### Exercise
The word "作品分析" marks the lines to find; copy every such line from the data below.

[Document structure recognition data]
::::::
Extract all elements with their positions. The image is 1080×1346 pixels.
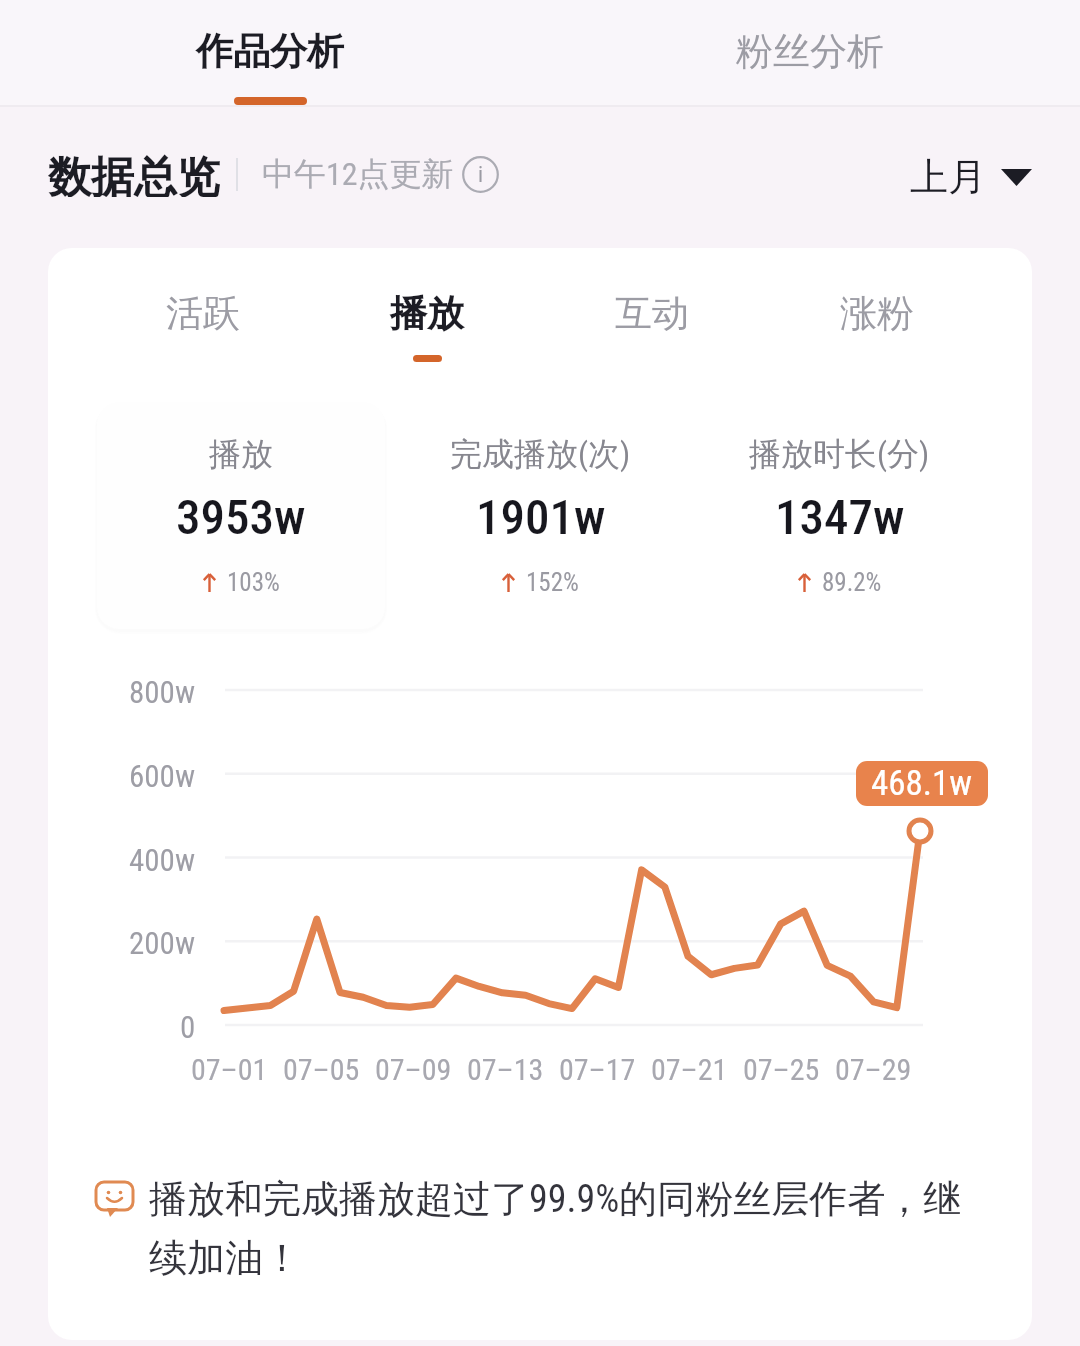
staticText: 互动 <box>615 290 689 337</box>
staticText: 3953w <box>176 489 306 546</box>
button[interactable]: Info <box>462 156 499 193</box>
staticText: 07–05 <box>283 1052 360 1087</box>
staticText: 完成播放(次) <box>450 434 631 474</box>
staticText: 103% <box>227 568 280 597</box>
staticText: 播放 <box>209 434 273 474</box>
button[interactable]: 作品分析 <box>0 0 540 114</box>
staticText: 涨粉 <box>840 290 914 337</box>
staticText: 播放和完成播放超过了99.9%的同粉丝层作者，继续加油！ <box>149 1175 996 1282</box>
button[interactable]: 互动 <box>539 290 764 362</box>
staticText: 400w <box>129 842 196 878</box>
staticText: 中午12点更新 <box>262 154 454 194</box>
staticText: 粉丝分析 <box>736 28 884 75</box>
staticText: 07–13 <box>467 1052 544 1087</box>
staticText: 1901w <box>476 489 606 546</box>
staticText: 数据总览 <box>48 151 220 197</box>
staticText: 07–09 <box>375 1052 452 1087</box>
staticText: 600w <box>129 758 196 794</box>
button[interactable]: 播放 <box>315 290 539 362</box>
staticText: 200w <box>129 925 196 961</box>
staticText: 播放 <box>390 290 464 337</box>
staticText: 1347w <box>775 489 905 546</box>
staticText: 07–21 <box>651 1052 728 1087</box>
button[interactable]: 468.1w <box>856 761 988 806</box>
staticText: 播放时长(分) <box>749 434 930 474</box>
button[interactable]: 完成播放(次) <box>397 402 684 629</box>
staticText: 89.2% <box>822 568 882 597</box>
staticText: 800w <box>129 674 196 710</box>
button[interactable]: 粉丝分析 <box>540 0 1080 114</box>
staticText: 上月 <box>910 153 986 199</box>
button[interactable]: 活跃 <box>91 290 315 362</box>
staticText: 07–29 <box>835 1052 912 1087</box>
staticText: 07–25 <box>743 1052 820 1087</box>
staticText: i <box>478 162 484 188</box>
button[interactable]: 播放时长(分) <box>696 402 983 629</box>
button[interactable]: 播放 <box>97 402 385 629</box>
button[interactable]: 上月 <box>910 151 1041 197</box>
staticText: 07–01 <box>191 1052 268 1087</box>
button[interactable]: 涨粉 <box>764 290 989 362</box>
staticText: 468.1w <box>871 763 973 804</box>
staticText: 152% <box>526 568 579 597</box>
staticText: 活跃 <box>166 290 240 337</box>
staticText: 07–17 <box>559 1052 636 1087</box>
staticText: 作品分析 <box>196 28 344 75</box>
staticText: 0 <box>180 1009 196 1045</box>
::::::
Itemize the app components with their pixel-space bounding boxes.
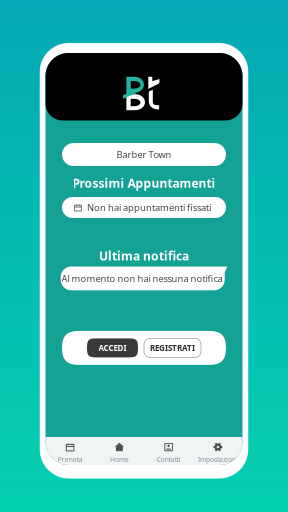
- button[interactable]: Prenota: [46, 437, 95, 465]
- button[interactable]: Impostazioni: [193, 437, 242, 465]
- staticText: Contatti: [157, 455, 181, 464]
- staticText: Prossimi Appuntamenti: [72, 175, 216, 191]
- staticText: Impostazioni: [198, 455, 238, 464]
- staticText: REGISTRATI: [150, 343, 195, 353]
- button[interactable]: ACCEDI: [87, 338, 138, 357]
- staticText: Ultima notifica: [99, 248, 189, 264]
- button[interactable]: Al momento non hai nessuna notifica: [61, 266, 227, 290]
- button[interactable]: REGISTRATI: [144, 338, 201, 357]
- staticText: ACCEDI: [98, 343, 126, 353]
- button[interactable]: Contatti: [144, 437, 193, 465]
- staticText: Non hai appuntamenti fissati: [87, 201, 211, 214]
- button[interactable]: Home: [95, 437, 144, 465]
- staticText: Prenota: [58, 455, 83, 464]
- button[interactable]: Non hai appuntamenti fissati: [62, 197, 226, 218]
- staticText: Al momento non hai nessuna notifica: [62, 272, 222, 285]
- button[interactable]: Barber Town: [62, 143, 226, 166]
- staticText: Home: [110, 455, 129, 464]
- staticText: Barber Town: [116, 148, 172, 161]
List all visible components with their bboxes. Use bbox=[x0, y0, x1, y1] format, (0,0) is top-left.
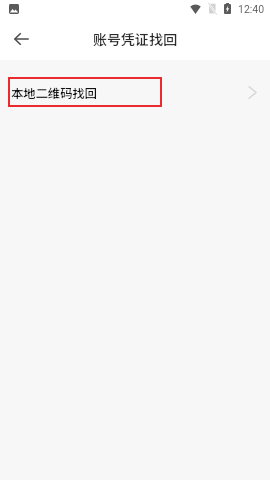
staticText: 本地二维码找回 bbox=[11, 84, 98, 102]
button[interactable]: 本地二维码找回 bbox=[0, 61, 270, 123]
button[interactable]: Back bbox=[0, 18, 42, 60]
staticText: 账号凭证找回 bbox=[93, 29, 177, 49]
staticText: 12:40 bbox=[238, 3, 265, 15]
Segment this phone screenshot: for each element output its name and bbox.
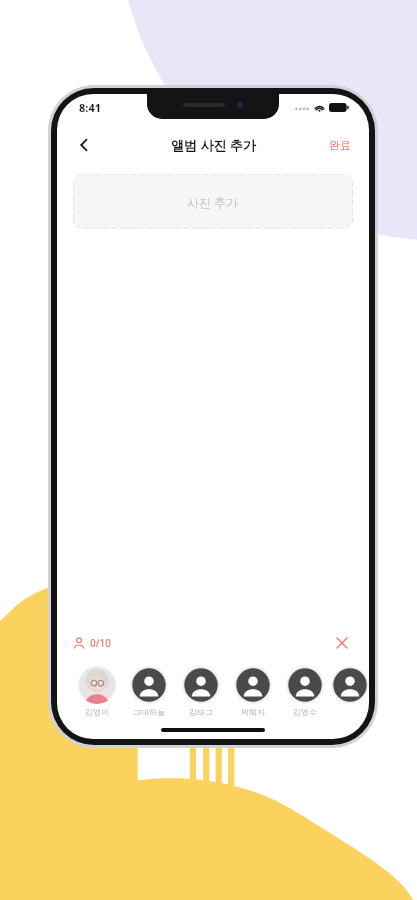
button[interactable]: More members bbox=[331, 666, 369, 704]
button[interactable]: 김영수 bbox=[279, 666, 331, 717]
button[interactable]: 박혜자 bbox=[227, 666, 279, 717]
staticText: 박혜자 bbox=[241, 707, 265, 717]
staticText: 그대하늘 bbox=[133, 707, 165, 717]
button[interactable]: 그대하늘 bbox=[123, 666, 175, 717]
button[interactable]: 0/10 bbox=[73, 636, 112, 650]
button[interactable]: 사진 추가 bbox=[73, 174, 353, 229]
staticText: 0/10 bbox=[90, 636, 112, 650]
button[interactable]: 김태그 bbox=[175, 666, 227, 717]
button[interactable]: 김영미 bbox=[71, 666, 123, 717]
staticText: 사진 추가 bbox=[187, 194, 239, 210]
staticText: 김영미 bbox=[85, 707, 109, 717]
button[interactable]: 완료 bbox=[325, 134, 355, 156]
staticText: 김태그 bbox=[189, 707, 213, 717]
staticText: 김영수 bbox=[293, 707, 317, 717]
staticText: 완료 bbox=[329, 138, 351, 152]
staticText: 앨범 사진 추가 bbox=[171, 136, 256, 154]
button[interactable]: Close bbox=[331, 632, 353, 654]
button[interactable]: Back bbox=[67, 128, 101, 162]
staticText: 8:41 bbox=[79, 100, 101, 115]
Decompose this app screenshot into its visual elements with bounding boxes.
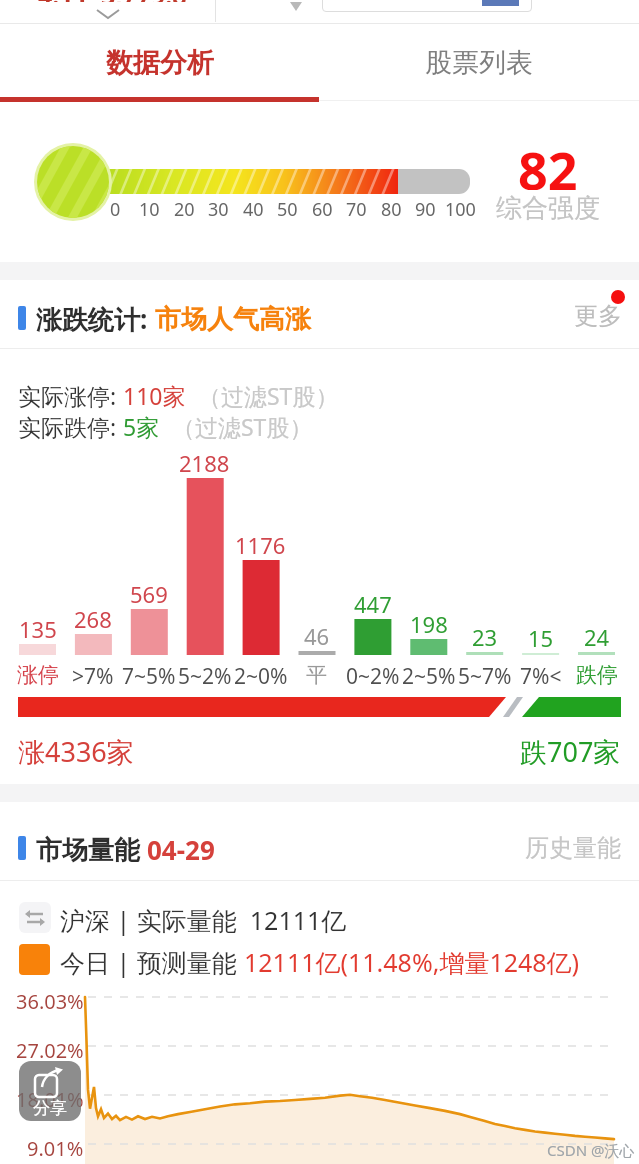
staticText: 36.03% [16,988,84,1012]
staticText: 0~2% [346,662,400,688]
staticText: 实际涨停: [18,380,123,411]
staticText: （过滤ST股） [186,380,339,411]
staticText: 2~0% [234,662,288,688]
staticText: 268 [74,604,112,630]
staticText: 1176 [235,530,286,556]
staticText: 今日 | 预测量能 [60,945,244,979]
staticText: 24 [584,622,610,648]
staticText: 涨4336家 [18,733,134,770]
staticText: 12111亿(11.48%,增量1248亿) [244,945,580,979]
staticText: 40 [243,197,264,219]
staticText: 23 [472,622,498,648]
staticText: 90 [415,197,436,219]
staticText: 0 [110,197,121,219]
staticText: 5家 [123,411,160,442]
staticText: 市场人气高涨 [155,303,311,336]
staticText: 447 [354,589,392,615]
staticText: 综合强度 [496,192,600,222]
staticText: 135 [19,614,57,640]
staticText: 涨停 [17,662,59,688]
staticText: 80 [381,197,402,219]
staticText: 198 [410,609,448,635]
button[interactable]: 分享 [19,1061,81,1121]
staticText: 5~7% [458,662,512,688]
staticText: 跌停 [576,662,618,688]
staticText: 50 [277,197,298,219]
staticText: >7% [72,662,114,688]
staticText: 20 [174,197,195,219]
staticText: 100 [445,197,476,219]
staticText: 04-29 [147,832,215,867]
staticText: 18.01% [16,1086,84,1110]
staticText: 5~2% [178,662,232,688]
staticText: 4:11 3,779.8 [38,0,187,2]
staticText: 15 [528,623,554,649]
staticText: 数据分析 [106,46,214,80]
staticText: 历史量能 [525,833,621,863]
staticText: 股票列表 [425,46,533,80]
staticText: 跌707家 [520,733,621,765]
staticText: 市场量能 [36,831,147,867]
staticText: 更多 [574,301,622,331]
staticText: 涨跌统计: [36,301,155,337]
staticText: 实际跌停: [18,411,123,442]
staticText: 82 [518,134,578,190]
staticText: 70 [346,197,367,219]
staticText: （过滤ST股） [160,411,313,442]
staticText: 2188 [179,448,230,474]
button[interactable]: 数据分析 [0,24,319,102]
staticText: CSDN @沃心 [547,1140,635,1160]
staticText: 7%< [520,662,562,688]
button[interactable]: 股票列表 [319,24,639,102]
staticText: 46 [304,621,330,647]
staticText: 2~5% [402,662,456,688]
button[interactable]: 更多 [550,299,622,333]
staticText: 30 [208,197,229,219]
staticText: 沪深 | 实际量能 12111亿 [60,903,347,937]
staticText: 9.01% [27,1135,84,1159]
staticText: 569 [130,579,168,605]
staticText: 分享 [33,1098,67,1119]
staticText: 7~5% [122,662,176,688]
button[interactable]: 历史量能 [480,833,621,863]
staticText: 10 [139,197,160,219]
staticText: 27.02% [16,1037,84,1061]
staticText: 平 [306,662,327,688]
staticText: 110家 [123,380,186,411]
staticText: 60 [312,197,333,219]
::::::
### Solution to this problem
button[interactable]: 作品分析 <box>0 0 540 114</box>
staticText: 作品分析 <box>196 28 344 75</box>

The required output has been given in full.